To navigate our way through the turbulent rapids on the river ahead of us, I argue in my new book The Myth Gap: What Happens When Evidence and Arguments Aren’t Enough?, we need a new generation of twenty-first century myths that can explain where we are, how we got here, where we might be trying to get to, and underneath it all who “we” are.

Specifically, we need myths that get us to think of ourselves as part of a larger us; that situate us in a longer now, with much greater awareness of the deep past and deep future; and that help us to imagine a different good life, with less emphasis on material consumption and more on wellbeing, happiness and (most of all) a sense of larger purpose.

The other two roles that our twenty-first century myths need to play are deeper still, and have to do with helping us process the profound emotional and psychological dimensions of climate change.

First, our myths need to help us work through our grief for what is happening all around us, both to the natural world and to the human victims of climate change – and help us to face up to our collective guilt for the fact that this is a human-caused disaster, in which some of us are much more guilty than others.

We need myths, then, that speak of redemption: an idea that goes beyond repentance and forgiveness, and more fundamentally extends towards how we can atone for what we’ve done and start to make things right again.

Second, we need myths that give us hope for the future by moving beyond the arid jargon of “sustainable development” and instead tell us stories of restoration: how we can repair the damage we’ve done to the climate, help to mend the ecosystems we’ve broken, and right the wrongs done to other human beings by climate change.

In a world of 7 billion people, there’s clearly no single myth or set of myths that will work for all of us. But all of us need myths, and all of our twenty-first century myths will need in their different ways to speak to these core themes – implying the potential, and indeed the need, for a deep dialogue between different, but ultimately complementary, stories about who we are and the world we inhabit.

At the same time, every myth needs ways of being expressed in the real world if it’s to mean anything. This starts with each of us individually – in our responsibility to be mindful of the myths we choose (rather than having them chosen for us by kneejerk reactions), and in our we live out our myths in our consumptions decisions and what we choose to speak out about.
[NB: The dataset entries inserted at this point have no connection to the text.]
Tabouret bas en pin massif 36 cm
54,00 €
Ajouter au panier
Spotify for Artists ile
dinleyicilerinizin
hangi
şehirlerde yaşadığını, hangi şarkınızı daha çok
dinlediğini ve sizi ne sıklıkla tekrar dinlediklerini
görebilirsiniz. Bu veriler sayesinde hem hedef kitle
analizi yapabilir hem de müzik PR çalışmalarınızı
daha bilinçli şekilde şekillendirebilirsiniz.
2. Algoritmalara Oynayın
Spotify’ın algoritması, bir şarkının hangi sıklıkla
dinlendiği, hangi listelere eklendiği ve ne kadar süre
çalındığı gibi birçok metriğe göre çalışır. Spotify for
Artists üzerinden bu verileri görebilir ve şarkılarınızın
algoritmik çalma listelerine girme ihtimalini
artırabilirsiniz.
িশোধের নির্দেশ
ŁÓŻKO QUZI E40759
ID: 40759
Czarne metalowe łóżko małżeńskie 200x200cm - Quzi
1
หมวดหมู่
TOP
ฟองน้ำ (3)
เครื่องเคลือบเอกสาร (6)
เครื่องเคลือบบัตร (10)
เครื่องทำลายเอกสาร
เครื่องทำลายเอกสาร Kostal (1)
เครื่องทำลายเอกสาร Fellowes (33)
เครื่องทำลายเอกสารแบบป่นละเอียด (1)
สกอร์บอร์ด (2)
Second, it’s about expressing our myths through groups – not only religious congregations, but also through new groupings of the “spiritual but not religious”, as well as much more participatory, less controlled political movements.
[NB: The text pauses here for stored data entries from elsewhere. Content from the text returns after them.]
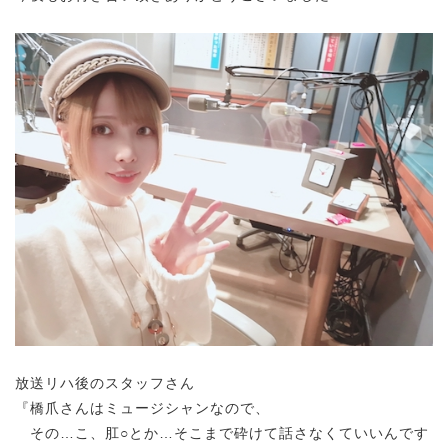
放送リハ後のスタッフさん
『橋爪さんはミュージシャンなので、
その…こ、肛○とか…そこまで砕けて話さなくていいんです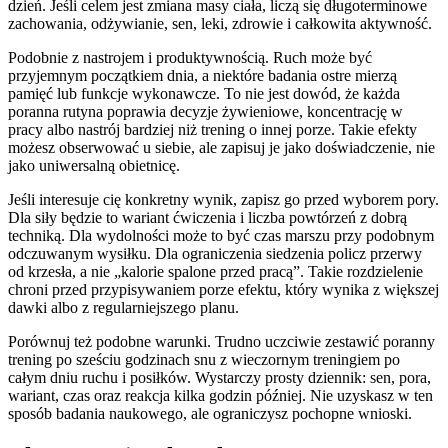
dzień. Jeśli celem jest zmiana masy ciała, liczą się długoterminowe
zachowania, odżywianie, sen, leki, zdrowie i całkowita aktywność.
Podobnie z nastrojem i produktywnością. Ruch może być
przyjemnym początkiem dnia, a niektóre badania ostre mierzą
pamięć lub funkcje wykonawcze. To nie jest dowód, że każda
poranna rutyna poprawia decyzje żywieniowe, koncentrację w
pracy albo nastrój bardziej niż trening o innej porze. Takie efekty
możesz obserwować u siebie, ale zapisuj je jako doświadczenie, nie
jako uniwersalną obietnicę.
Jeśli interesuje cię konkretny wynik, zapisz go przed wyborem pory.
Dla siły będzie to wariant ćwiczenia i liczba powtórzeń z dobrą
techniką. Dla wydolności może to być czas marszu przy podobnym
odczuwanym wysiłku. Dla ograniczenia siedzenia policz przerwy
od krzesła, a nie „kalorie spalone przed pracą”. Takie rozdzielenie
chroni przed przypisywaniem porze efektu, który wynika z większej
dawki albo z regularniejszego planu.
Porównuj też podobne warunki. Trudno uczciwie zestawić poranny
trening po sześciu godzinach snu z wieczornym treningiem po
całym dniu ruchu i posiłków. Wystarczy prosty dziennik: sen, pora,
wariant, czas oraz reakcja kilka godzin później. Nie uzyskasz w ten
sposób badania naukowego, ale ograniczysz pochopne wnioski.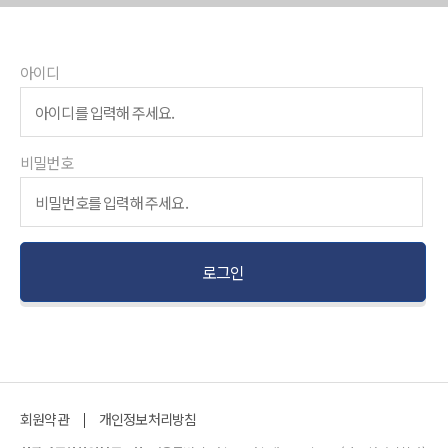
아이디
비밀번호
회원약관
개인정보처리방침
Most of all, it’s about rediscovering our capacity for collective storytelling and to dream together of hopeful futures even amid conditions of crisis and breakdown. If we can rediscover that skill – one that used to come to us naturally, and is as old as our species itself – then we can translate our stories into real world changes to policy, business, finance, governance, and behaviour, and start to build a 21st century Eden 2.0.